I was sorry I was able to send only a card last night. At three o’clock Alfred Roberston came to call and before he had sat for a while and had some tea Mrs. Anderson came to call with the baby. After they had all gone Papa and I went for a short walk before having a late tea. By the time I had washed up John Maciver (Back) came to see us and he did not go away will about eleven. So I had to write a card and Papa went down with him to put it in the steamer box.

We were sorry you had not been well but hope you are all right again. Next time you go to the baths you must reduce the time. It isn’t good staying long in the water when you are not used to it.

Glad you like the jumper. Is it ripe yet? Bessie was writing home to her mother to make one for her a while ago. Her father told me one Sunday.

I haven’t seen Miss Angus for some time. Did I tell you that a younger sister of Miss Maclean Muir of Ord ( you remember the one we met in Paris?) is coming in her place. She is a graduate of Edin. and I don’t know why she is going in for this work. I am afraid she will be very young.

Papa was taking photos of Class V1 today out at our bushes. Max was there all alone poor boy. He is not at school but was there ‘by request’. Now Papa has gone back to school to develop them.

Have you heard that Gardie Bain is to be married this month. Mrs. Funnell was telling me. She could not say who the young man was but he was recently here on a visit with Gardie. He is in service of course and is going out to Africa hence the hurried wedding. Gardie is to come home and live with her mother if they will let her away from the hospital, but they are needing more and more nurses.

I suppose you have heard that poor Murdo Montgomery who was in the S.B. [School Board?] office is reported missing since 3rd. May. His mother and sisters are in a dreadful way about it. I am sorry for Johanna getting such bad news when away from home.

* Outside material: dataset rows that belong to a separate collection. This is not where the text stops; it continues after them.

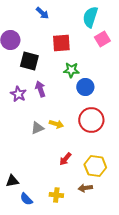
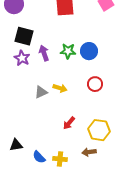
black square: (29, 61) -> (24, 36), moved
green star: (71, 70) -> (68, 51), moved
red circle: (91, 120) -> (95, 84), size x0.6
blue semicircle: (26, 199) -> (39, 157), moved

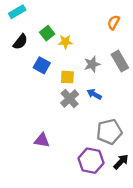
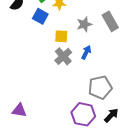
blue square: (42, 65) -> (40, 16), moved
blue arrow: (94, 94) -> (86, 52), turned 88
purple triangle: (42, 140) -> (19, 110), moved

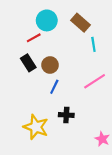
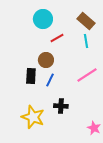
brown rectangle: (80, 23) -> (86, 21), moved
red line: (34, 38) -> (57, 38), moved
black rectangle: (28, 63) -> (31, 76), moved, turned 35

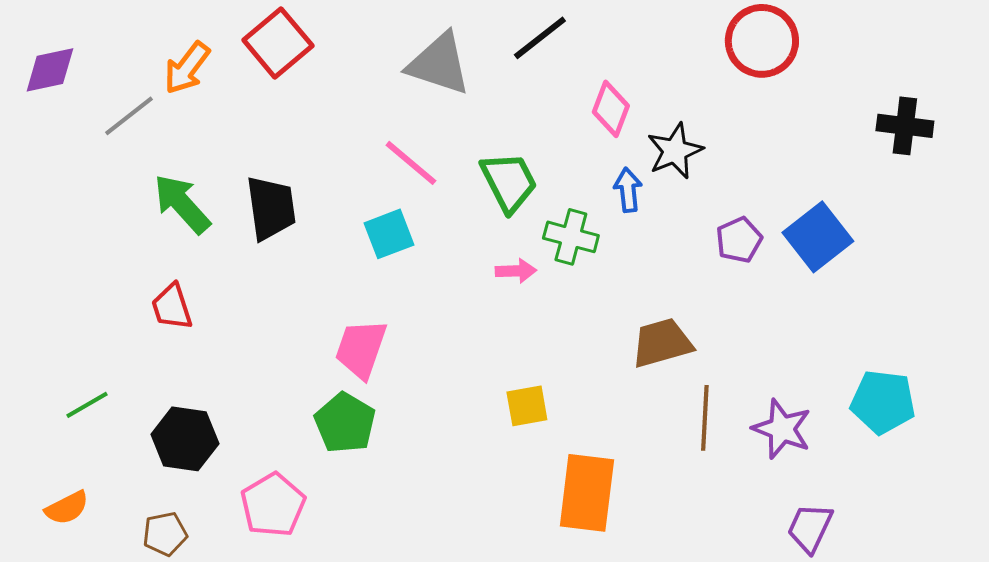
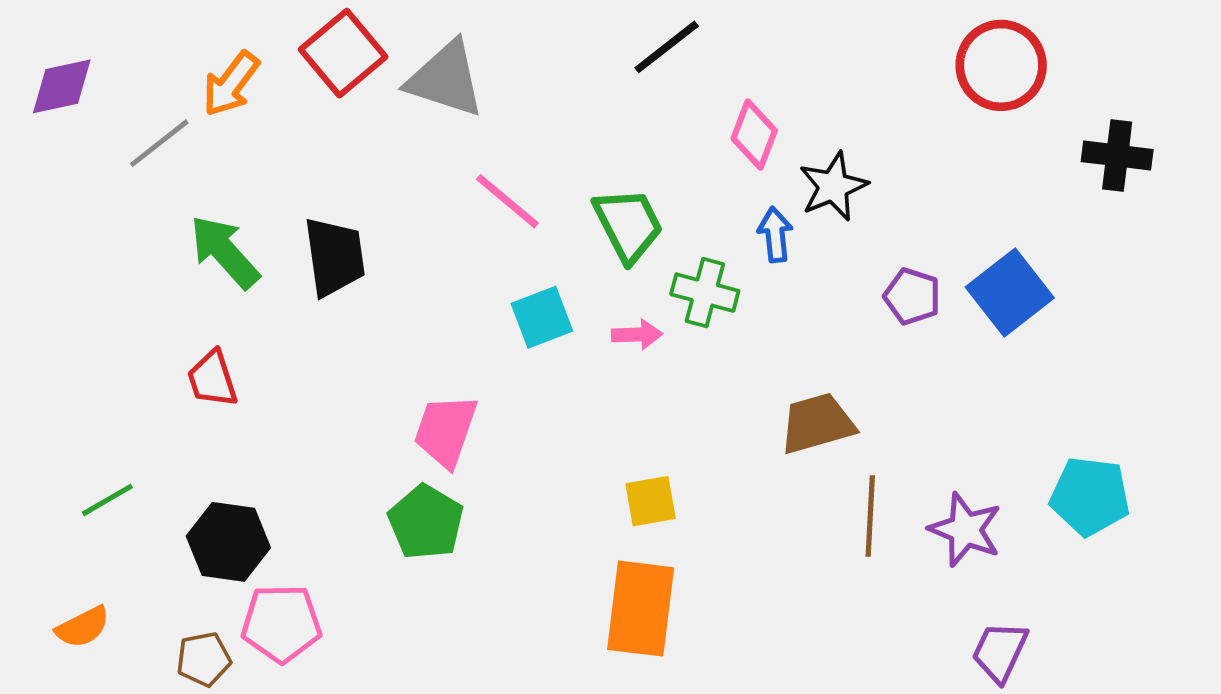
red circle: (762, 41) -> (1001, 65), moved
gray triangle: (439, 64) -> (446, 79), moved
cyan square: (389, 234) -> (542, 317), moved
purple pentagon: (739, 240) -> (912, 296), turned -30
orange rectangle: (587, 493) -> (641, 609), moved
pink pentagon: (273, 505) -> (281, 623), moved, turned 30

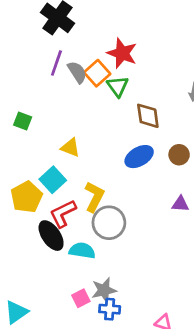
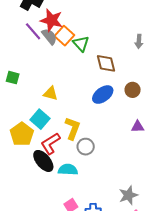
red star: (122, 53) -> (52, 20), moved
purple line: (56, 63) -> (33, 31), turned -54
gray circle: (109, 223) -> (86, 147), size x0.7
gray star: (104, 290) -> (128, 195), moved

I was speaking to Jeanie Craig on Saturday night. No news of Archie! She is going away soon, to S. Shields I think, where her husband has taken a furnished house. She has another baby now and her mother is going south with her for the change and to help her with the babies. It will be better for her than brooding at home.

This has been a very beautiful day. Everything is looking fresh and green. The laburnums at the gate are in full bloom and look like something in a Japanese picture. Three of the white beams too are in blossom including one of those at the front not “too much” blossom you know, but blossom. The grass is almost too high. At the back I am keeping it down.

I got my mole frock from Prentice last week. I haven’t had it on yet but it looks all right. Got a new hat last week in Bella Maggie’s, a tuscan straw with a black ribbon. Haven’t had it on but feel better dressed by having it.

When does Maud come home exactly? It won’t be long now.

I baked a big plain currant cake last Friday meaning to have it by me for war visitors. I was foolish enough to leave it cooling on the wire tray on the side table in the kitchen with the window wide open. Stripey, sharp set came in, in my absence and ate the whole top off it! Today I found him in the scullery wolfing up Barrie’s porridge. I am afraid his people must be rationing him.

Much love to Sheann from both her Pa and Ma.